According to the current deputy chairman of the Constitutional Court of Ukraine, S.M. Vinokurov, who worked during the investigation as a senior investigator for particularly important cases in the city prosecutor's office in Kyiv, proving that this was the largest case of thallium poisonings fixed in the USSR. In total, 40 cases of poisonings committed by the family were proven, 13 of which were fatal. At the same time, the largest number of poisonings (9) and assassination attempts (20) was committed personally by Tamara Ivanyutina. The trial lasted about a year, Ivanyutina did not admit her guilt and refused to apologise to the victims' families. All defendants were found guilty of murder and attempted assassination committed through poisoning.

== Execution ==
Ivanyutina was sentenced to death and executed in 1990. Her accomplices were sentenced to various terms of imprisonment: Nina was sentenced to 15 years (her further fate is unknown) and their parents to 10 and 13 years, both dying in custody.
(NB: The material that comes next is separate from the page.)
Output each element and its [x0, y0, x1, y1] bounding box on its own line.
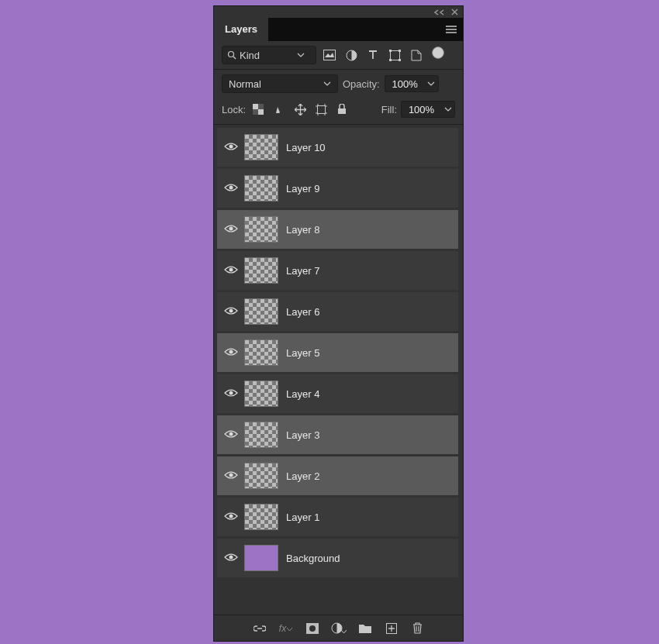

During the investigation, Ivanyutina admitted that her dream was to buy a GAZ Volga car. She also tried to bribe an investigator, promising him "a lot of gold". Refusing to admit her guilt, she explained at her trial that she did not have "a good upbringing". In reality, her parents had taught her to poison those who were unwanted.

This unusual case was one of only three confirmed instances of a woman executed in the post-Stalin Soviet Union - the others were the 1979 execution of Antonina Makarova for her activities on the WWII Eastern Front, and the 1985 execution of Berta Borodkina for embezzlement and bribery. Ivanyutina's case is still included in Ukraine's training materials for criminal procedures.

== In the media ==

- The documentary series "Слідство вели…" — "Отруйна школа" "The investigation was conducted ..." - "Poisonous school" (issue No. 205, 16 June 2012), NTV.